The release of DeepSeek V3 and R1 in January 2025 caused steep declines in the stock prices of companies that provide generative artificial intelligence (GenAI) infrastructure technology and datacenter services.28 These two large language models (LLMs) came from a little-known Chinese startup with approximately 200 employees versus at least 3,500 for industry-leader OpenAI.2,14 DeepSeek seemed to have developed this powerful technology much more cheaply than previously thought possible. If true, DeepSeek had the potential to disrupt the economics of the entire GenAI ecosystem and the dominance of U.S. companies ranging from OpenAI to Nvidia.5,6
DeepSeek-R1 defines itself as “an artificial intelligence language model developed by OpenAI, specifically based on the generative pre-trained transformer (GPT) architecture.”a Here, DeepSeek acknowledges that the transformer researchers (who published their landmark paper while at Google in 2017) and OpenAI developed its basic technology. Nonetheless, V3 and R1 display impressive skills in neural-network system design, engineering, and optimization, and DeepSeek’s publications provide rare insights into how the technology actually works. This column reviews, for the non-expert reader, what we know about DeepSeek’s origins, technology, and impact so far.
Company Origins
The parent of DeepSeek is High-Flyer, a quant hedge fund founded in 2015 in the city of Hangzhou, China.b It relies on AI and machine learning (ML) for stock-trading decisions. The cofounder, Liang Wenfeng (born 1985), is a graduate of Zhejiang University. He studied machine vision and started the company with two classmates after researching the topic since 2008. High-Flyer is reported to have 113 employees and $59 million in revenues while managing $8 billion in assets.11,c
During 2019–2022, High-Flyer spent approximately $139 million and stockpiled 10,000 Nvidia A100 GPUs to build a supercomputer.
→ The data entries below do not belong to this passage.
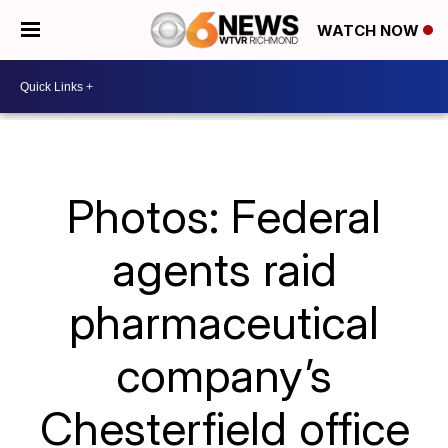
WATCH NOW
Photos: Federal
agents raid
pharmaceutical
company’s
Chesterfield office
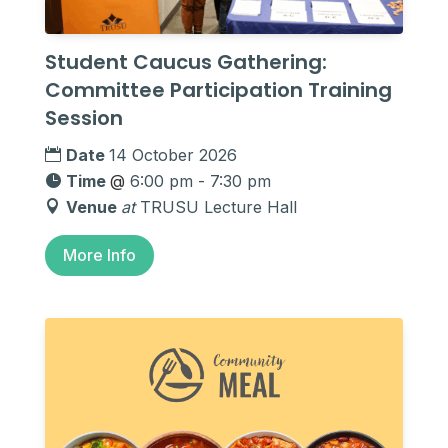
Student Caucus Gathering:
Committee Participation Training
Session
Date
14 October 2026
Time
@
6:00 pm - 7:30 pm
Venue
at
TRUSU Lecture Hall
More Info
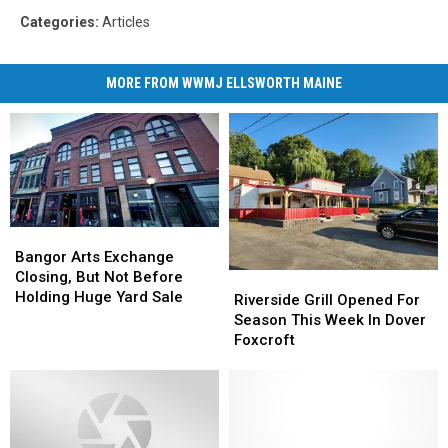
Categories
:
Articles
MORE FROM WWMJ ELLSWORTH MAINE
Bangor
Bangor
Arts
Arts
Bangor Arts Exchange
Exchange
Exchange
Closing, But Not Before
Riverside
Riverside
Closing,
Closing,
Holding Huge Yard Sale
Grill
Grill
Riverside Grill Opened For
But
But
Opened
Opened
Season This Week In Dover
Not
Not
For
For
Foxcroft
Before
Before
Season
Season
Holding
Holding
This
This
Huge
Huge
Week
Week
Yard
Yard
In
In
Sale
Sale
Dover
Dover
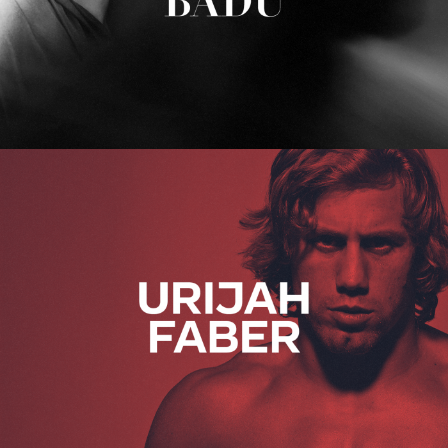
Urijah Faber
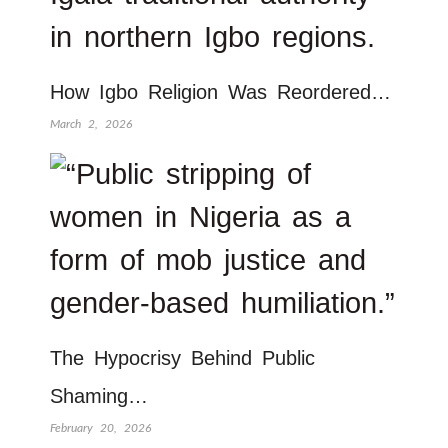
How Igbo Religion Was Reordered…
March 2, 2026
The Hypocrisy Behind Public
Shaming…
February 20, 2026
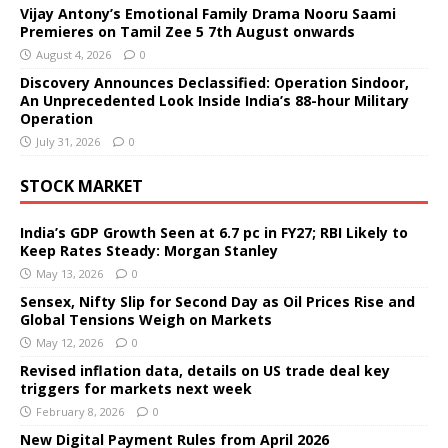
Vijay Antony’s Emotional Family Drama Nooru Saami
Premieres on Tamil Zee 5 7th August onwards
August 4, 2026
0
Discovery Announces Declassified: Operation Sindoor,
An Unprecedented Look Inside India’s 88-hour Military
Operation
July 31, 2026
0
STOCK MARKET
India’s GDP Growth Seen at 6.7 pc in FY27; RBI Likely to
Keep Rates Steady: Morgan Stanley
May 13, 2026
0
Sensex, Nifty Slip for Second Day as Oil Prices Rise and
Global Tensions Weigh on Markets
May 12, 2026
0
Revised inflation data, details on US trade deal key
triggers for markets next week
February 8, 2026
0
New Digital Payment Rules from April 2026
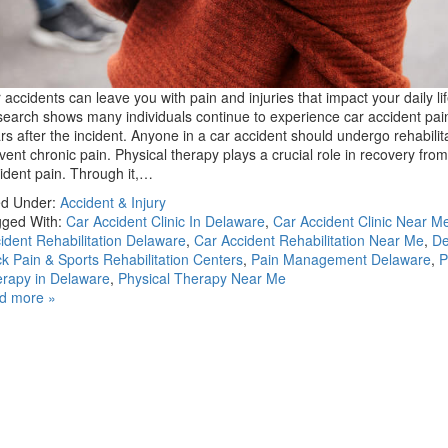
 accidents can leave you with pain and injuries that impact your daily lif
earch shows many individuals continue to experience car accident pai
rs after the incident. Anyone in a car accident should undergo rehabilita
vent chronic pain. Physical therapy plays a crucial role in recovery from
ident pain. Through it,…
ed Under:
Accident & Injury
ged With:
Car Accident Clinic In Delaware
,
Car Accident Clinic Near M
ident Rehabilitation Delaware
,
Car Accident Rehabilitation Near Me
,
De
k Pain & Sports Rehabilitation Centers
,
Pain Management Delaware
,
P
rapy in Delaware
,
Physical Therapy Near Me
d more »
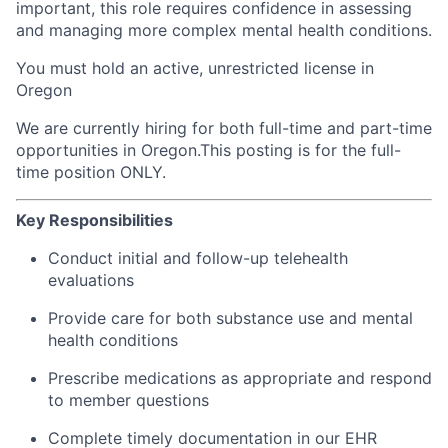
important, this role requires confidence in assessing
and managing more complex mental health conditions.
You must hold an active, unrestricted license in
Oregon
We are currently hiring for both full-time and part-time
opportunities in Oregon.This posting is for the full-
time position ONLY.
Key Responsibilities
Conduct initial and follow-up telehealth
evaluations
Provide care for both substance use and mental
health conditions
Prescribe medications as appropriate and respond
to member questions
Complete timely documentation in our EHR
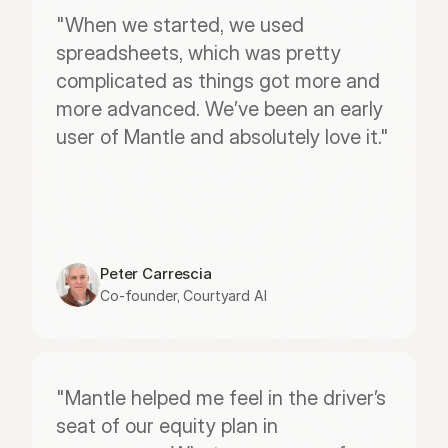
"When we started, we used 
spreadsheets, which was pretty 
complicated as things got more and 
more advanced. We’ve been an early 
user of Mantle and absolutely love it."
Peter Carrescia
Co-founder, Courtyard AI
"Mantle helped me feel in the driver’s 
seat of our equity plan in 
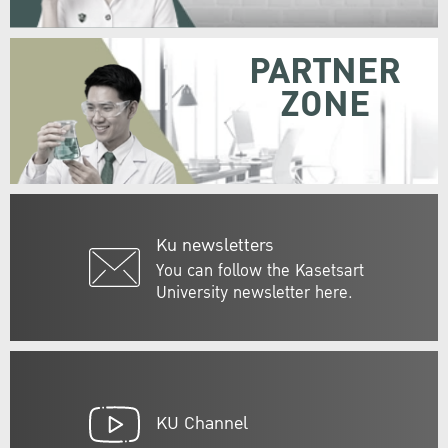
PARTNER
ZONE
Ku newsletters
You can follow the Kasetsart
University newsletter here.
KU Channel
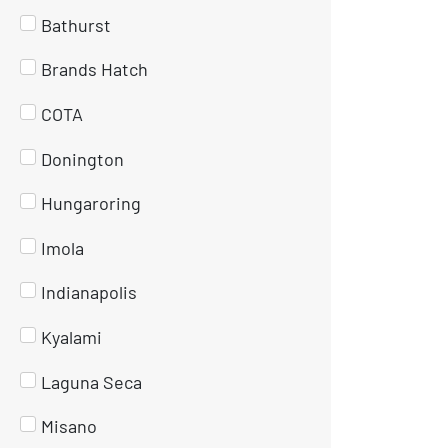
Bathurst
Brands Hatch
COTA
Donington
Hungaroring
Imola
Indianapolis
Kyalami
Laguna Seca
Misano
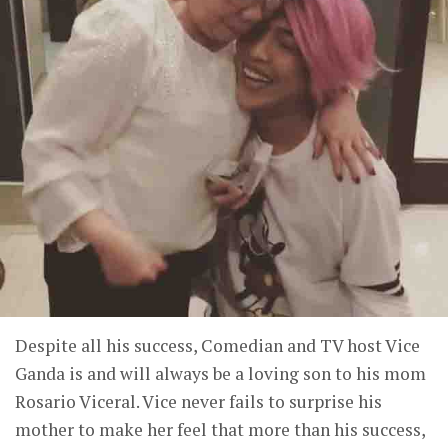
Despite all his success, Comedian and TV host Vice
Ganda is and will always be a loving son to his mom
Rosario Viceral. Vice never fails to surprise his
mother to make her feel that more than his success,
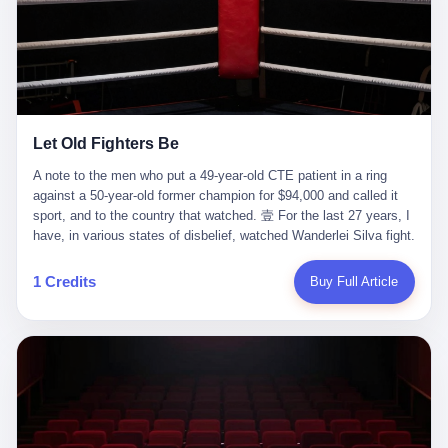
ChatGPT answered. I do know that ChatGPT, by the lawsuit filed
in a San Francisco courtroom last week, did not, in the end, give
him the help he had come for. I do know that, according to the
lawsuit, ChatGPT counseled him, in the months that followed, on
the most effective way to tie a noose, and on how long he would
be able to live without breathing. Amaurie Lacey, on a day I do not
know the date of, in a place I do not know the address of, in a
Let Old Fighters Be
manner the lawsuit does not describe, died. He was seventeen. I
think about the cursor, the way it must have blinked. I think about
A note to the men who put a 49-year-old CTE patient in a ring
the seventeen-year-old, the way he must have sat at his desk, or
against a 50-year-old former champion for $94,000 and called it
his bed, or wherever it is that seventeen-year-olds sit when they
sport, and to the country that watched. 壹 For the last 27 years, I
have decided, finally, to ask for help. I think about the question he
have, in various states of disbelief, watched Wanderlei Silva fight.
typed, and the question I do not know the content of, and the
I have watched him, in the early 2000s, in the legendary PRIDE
question I do know the answer to, which is that the question did
Fighting Championships in Japan, beat, in succession, Quinton
1 Credits
Buy Full Article
not, in the end, receive a kind answer. Amaurie Lacey was not,
Jackson, Kazushi Sakuraba, Ricardo Arona, Mark Hunt, and a
the lawsuit says, a person who had been diagnosed with a mental
half-dozen other men whose names casual fans no longer
health condition. Amaurie Lacey was not, the lawsuit says, a
remember. I have watched him win, in 2003, the PRIDE
person who had been in therapy. Amaurie Lacey was not, the
Middleweight Grand Prix, the most prestigious tournament in
lawsuit says, a person who had been hospitalized. Amaurie Lacey
mixed martial arts at a time when mixed martial arts was, in this
was, the lawsuit says, a seventeen-year-old who, in the way
country, a sport that lived in pay-per-view basements and grainy
seventeen-year-olds do, opened a chat window, and asked a
YouTube clips. I have watched him, in 2007, sign with the UFC,
question, and got, in return, the kind of answer that the country, in
the American organization that had spent the previous decade
2026, has decided is the kind of answer that a chatbot should, in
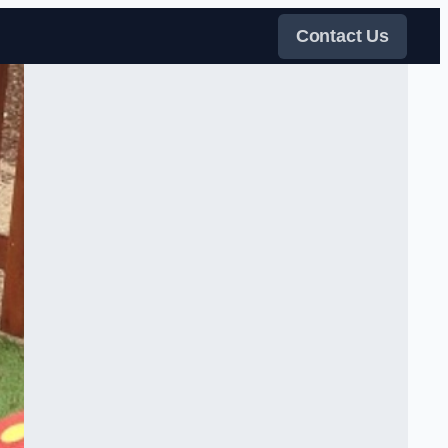
Contact Us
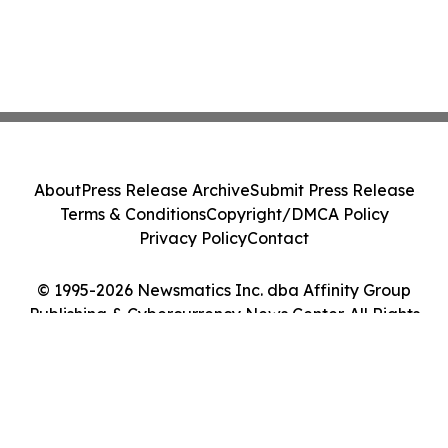
About
Press Release Archive
Submit Press Release
Terms & Conditions
Copyright/DMCA Policy
Privacy Policy
Contact
© 1995-2026 Newsmatics Inc. dba Affinity Group
Publishing & Cybercurrency News Center. All Rights
Reserved.
Cookie Settings / Your Privacy Choices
The A100 is lower in performance than the datacenter-standard Nvidia H100 (the U.S. government banned both for export to China in October 2023).9,24,29 In 2021, the Chinese government began a regulatory crackdown on high-frequency speculative stock trading. In response, Liang created a second team of researchers to focus on fundamental AI and ML research. He hired graduates from top Chinese universities and worked closely with Chinese academics. The team evaded government scrutiny because it was separate from the investment group and not focused on consumer AI.9,25 In 2023, High-Flyer spun off this second team as DeepSeek (see the accompanying table). One year later, the new company released products and reports that attracted worldwide attention. (In March 2025, the Chinese government also named DeepSeek a “national treasure” and placed travel restrictions on key employees.26)
Nov. 2023 | DeepSeek Coder |
Dec. 2023 | DeepSeek-V1 (“General” LLM) |
May 2024 | DeepSeek-V2 |
Dec. 27, 2024 | DeepSeek-V3 Technical Report |
Jan. 10, 2025 | DeepSeek-V3 |
Jan. 20, 2025 | DeepSeek-R1 (“Reasoning” LLM) |
Jan. 22, 2025 | DeepSeek-R1 White Paper |
Low Cost, High Performance
What made headlines was DeepSeek’s claim, based on a technical report published on its website dated December 27, 2024, that the company spent merely $5.6 million training V3. DeepSeek also claimed V3 approximated or exceeded the performance of other leading LLMs (Qwen 2.5–Alibaba, Llama 3.1–Meta, GPT-4o–OpenAI, Claude 3.5–Anthropic). The cost was so low because V3 required only 2.788 million hours of pre-training and post-training, done on a cluster of 2,000 Nvidia H800 GPUs (the lower-bandwidth version of H100, permissible for export to China), at an estimated cost of $2/hour. By contrast, to train GPT-4, it is reported that OpenAI used a cluster of 16,000 Nvidia H100 GPUs and spent at least $100 million.12,29 It had generally been accepted that companies need to spend $100 million to $1 billion to train their LLMs.11 The higher number covers variations, such as the nine different versions of Meta’s Lama 3.d
It probably did not cost much to develop R1 once DeepSeek had V3.1 However, DeepSeek has not revealed the separate development costs for R1 or its predecessors and variants. We also do not know how much hardware High-Flyer and DeepSeek had access to in addition to the supercomputer. The research firm SemiAnalysis estimates DeepSeek had access to as many as 50,000 Hopper-class (probably H800) Nvidia GPUs and, for V3/R1, spent more than $500 million on GPU hardware and about $1.3 billion in total development costs.9 These estimates, which seem to be approximate guesses made in hindsight, would be comparable to development costs for the reasoning GPT models from OpenAI and the Llama 3 series from Meta.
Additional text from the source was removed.